Easing access to patient information is essential to reducing burnout. Integrating the universal viewer with the EMR will provide the right information at the right time in the right workflow. Information is available right at the provider’s fingertips in the EMR-based workflow. Capitalizing on metadata standardization, the universal viewer can deliver relevant, curated imaging data. Less time is spent tracking down patient images. The universal viewer delivers a consistent user experience without the frustration associated with CD-based viewers which often fail to open. Mobile tools deliver imaging information to providers at any time, in any location. Robust image exchange will deliver all the imaging data needed to care for patients and eliminate the burden of tracking down missing external information.

Final Thoughts

Enterprise Imaging delivers undeniable value to an organization. From radiology studies for cancer diagnosis and follow-up, to photographs to document dermatologic conditions and wound care, images are tightly woven into the fabric of healthcare. Is it realistic to think we can achieve quality outcomes without managing these critical pieces of information? In the next article, we will examine the impact of Enterprise Imaging on the cost side of the value equation.

References

  1. Rishi Sikka, Julianne M Morath, Lucian Leape. The Quadruple Aim: care, health, cost and meaning in work. BMJ Qual Saf 24: 608-610, 2015
  2. Petersilge CA. The Enterprise Imaging Value Proposition. J Digit Imaging. 33:37-48, 2019. Springer Link
  3. The 3 Building Blocks Supporting Patient Engagement Strategies.
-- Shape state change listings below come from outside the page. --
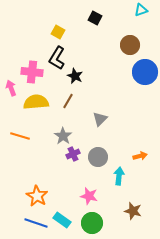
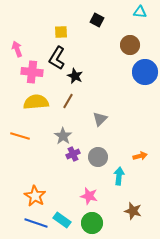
cyan triangle: moved 1 px left, 2 px down; rotated 24 degrees clockwise
black square: moved 2 px right, 2 px down
yellow square: moved 3 px right; rotated 32 degrees counterclockwise
pink arrow: moved 6 px right, 39 px up
orange star: moved 2 px left
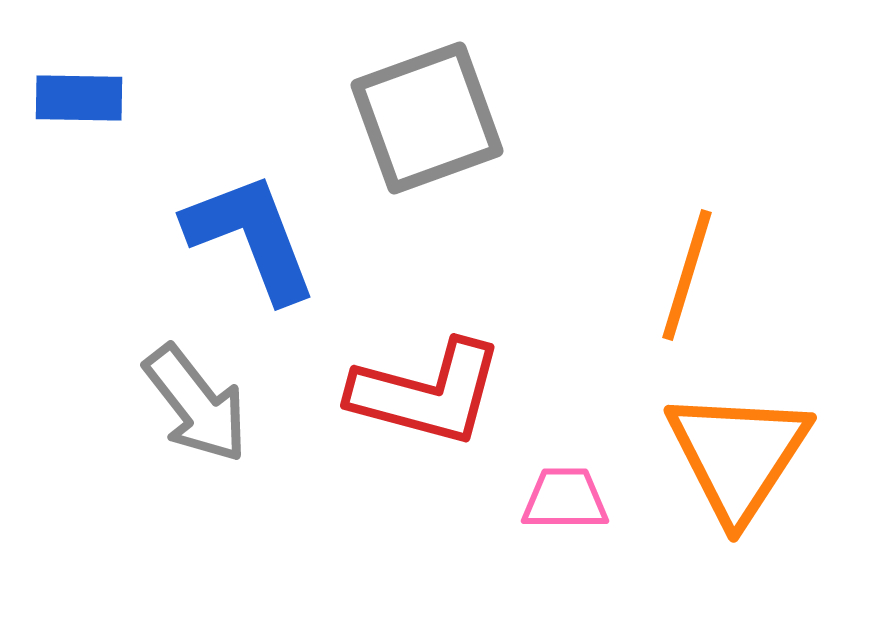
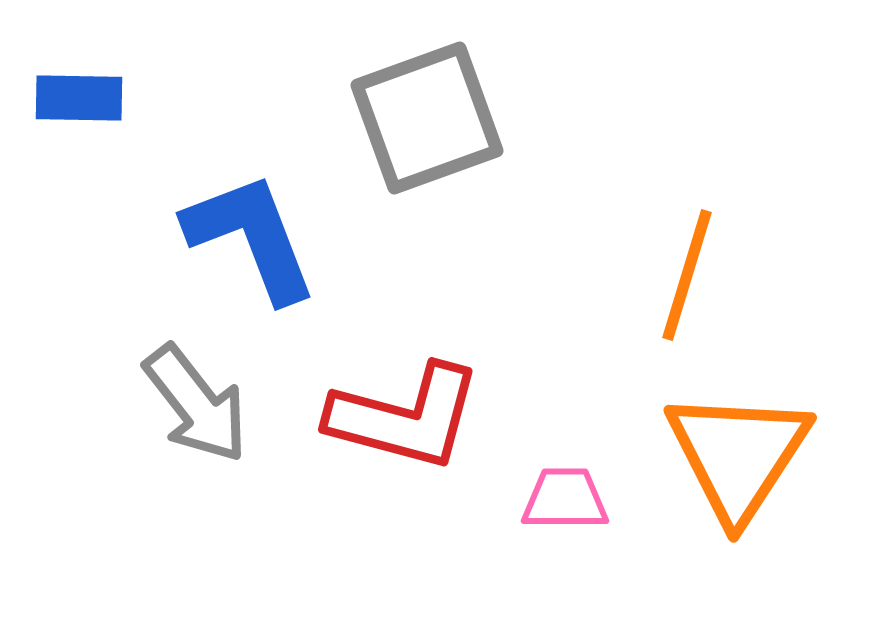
red L-shape: moved 22 px left, 24 px down
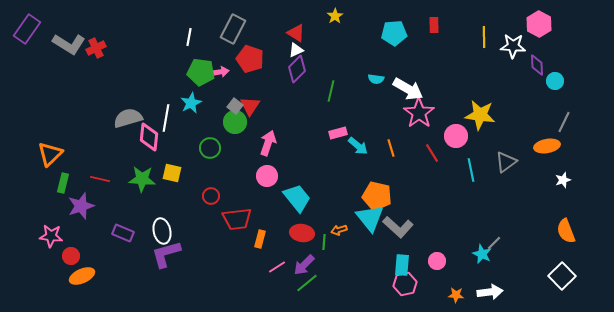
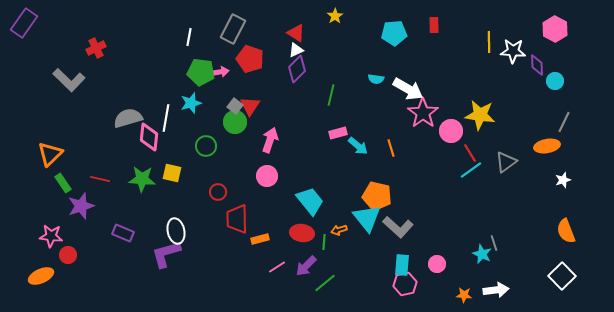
pink hexagon at (539, 24): moved 16 px right, 5 px down
purple rectangle at (27, 29): moved 3 px left, 6 px up
yellow line at (484, 37): moved 5 px right, 5 px down
gray L-shape at (69, 44): moved 36 px down; rotated 12 degrees clockwise
white star at (513, 46): moved 5 px down
green line at (331, 91): moved 4 px down
cyan star at (191, 103): rotated 10 degrees clockwise
pink star at (419, 113): moved 4 px right
pink circle at (456, 136): moved 5 px left, 5 px up
pink arrow at (268, 143): moved 2 px right, 3 px up
green circle at (210, 148): moved 4 px left, 2 px up
red line at (432, 153): moved 38 px right
cyan line at (471, 170): rotated 65 degrees clockwise
green rectangle at (63, 183): rotated 48 degrees counterclockwise
red circle at (211, 196): moved 7 px right, 4 px up
cyan trapezoid at (297, 198): moved 13 px right, 3 px down
cyan triangle at (370, 218): moved 3 px left
red trapezoid at (237, 219): rotated 96 degrees clockwise
white ellipse at (162, 231): moved 14 px right
orange rectangle at (260, 239): rotated 60 degrees clockwise
gray line at (494, 243): rotated 63 degrees counterclockwise
red circle at (71, 256): moved 3 px left, 1 px up
pink circle at (437, 261): moved 3 px down
purple arrow at (304, 265): moved 2 px right, 1 px down
orange ellipse at (82, 276): moved 41 px left
green line at (307, 283): moved 18 px right
white arrow at (490, 292): moved 6 px right, 2 px up
orange star at (456, 295): moved 8 px right
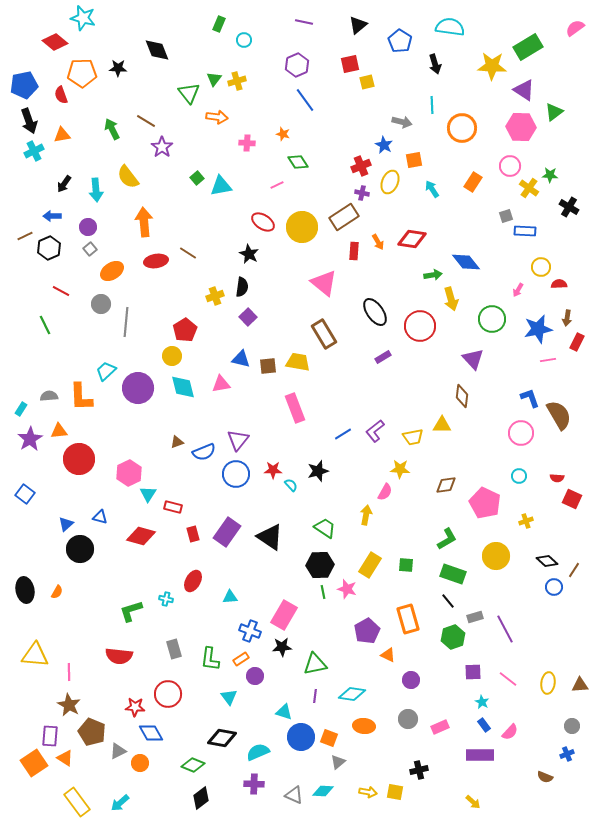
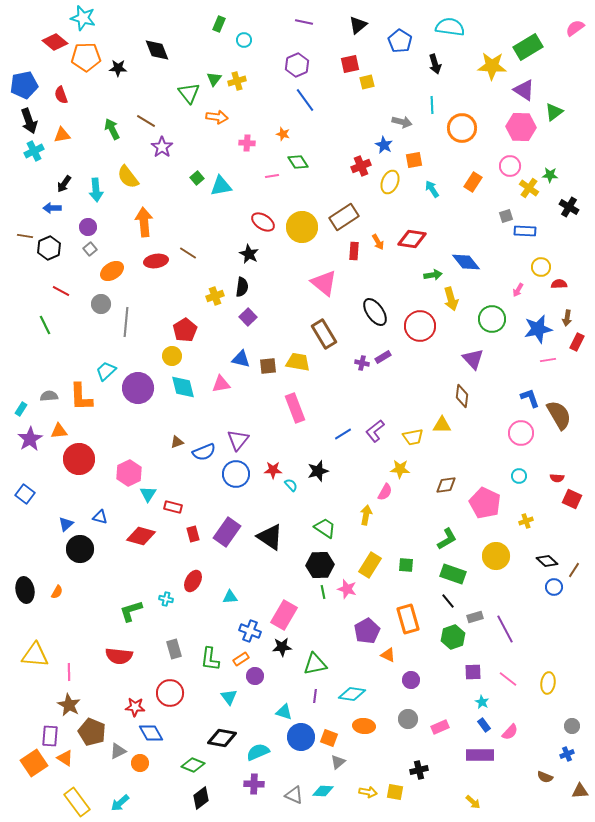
orange pentagon at (82, 73): moved 4 px right, 16 px up
pink line at (277, 185): moved 5 px left, 9 px up; rotated 16 degrees clockwise
purple cross at (362, 193): moved 170 px down
blue arrow at (52, 216): moved 8 px up
brown line at (25, 236): rotated 35 degrees clockwise
brown triangle at (580, 685): moved 106 px down
red circle at (168, 694): moved 2 px right, 1 px up
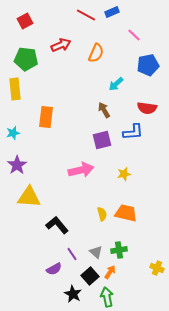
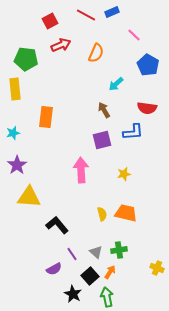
red square: moved 25 px right
blue pentagon: rotated 30 degrees counterclockwise
pink arrow: rotated 80 degrees counterclockwise
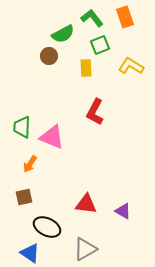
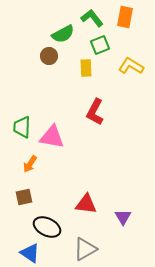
orange rectangle: rotated 30 degrees clockwise
pink triangle: rotated 12 degrees counterclockwise
purple triangle: moved 6 px down; rotated 30 degrees clockwise
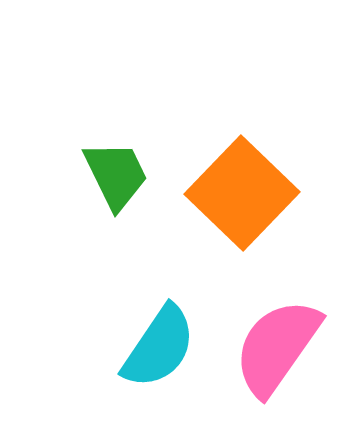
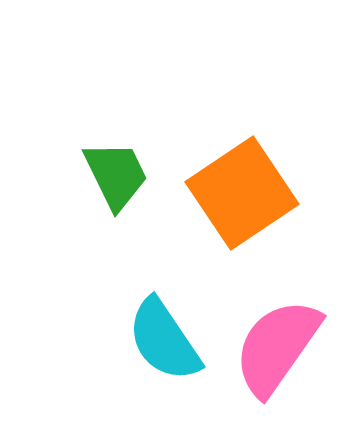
orange square: rotated 12 degrees clockwise
cyan semicircle: moved 5 px right, 7 px up; rotated 112 degrees clockwise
Patient Engagement HIT. Patient Engagement HIT. Accessed Sept 7, 2019.
  4. Wang SC, Anderson JA, Jones DV, Evans R. Patient perception of wound photography. Int Wound J. 13:326-30, 2016. Wiley Online Library
  5. Hiremath A, Awan O, Mendelson D, Siegel EL. Patient perceptions of participating in the RSNA image share project: a preliminary study. J Digit Imaging 29:189-194, 2016. NCBI
  6. Vetter SY, Schuler S, Hackbusch M, Muller M, Swartman B, Schnetzke M, Grutzner PA, Franke J. Tablets for image review and communication in daily routine of orthopedic surgeons – an evaluation study. J Digit Imaging 31:74-83, 2018. NCBI
  7. Mollura DJ, Carrino JA, Matuszak DL, et al. Bridging radiology and public health: the emerging field of radiologic public health informatics. J Am Coll Radiol. 5:174-181, 2008. Journal of the American College of Radiology
  8. Kauffman L. The radiologist and population health management. Radiology Business. Radiology Business. Accessed August 11, 2020.
  9. Gourevitch MN, Thorpe LE. Advancing Population Health at Academic Medical Centers: A Case Study and Framework for an Emerging Field. Acad Med. 94:813-818. 2019. NCBI
  10. Rouger M. Population imaging: Big data will boost disease prediction. Healthcare in Europe. Accessed August 11, 2020.
  11. Shannon DW. Reducing burnout tops the to-do list of health care orgs. Betsy Lehman Center. Accessed August 11, 2020.
  12. Donovan F. Improving health IT infrastructure key to reducing clinician burnout. Health IT Infrastructure. Accessed August 11, 2020.
  13. Monica K. 5 ways to prevent physician burnout in the age of the EHR system. EHR Intelligence. Accessed August 10, 2020.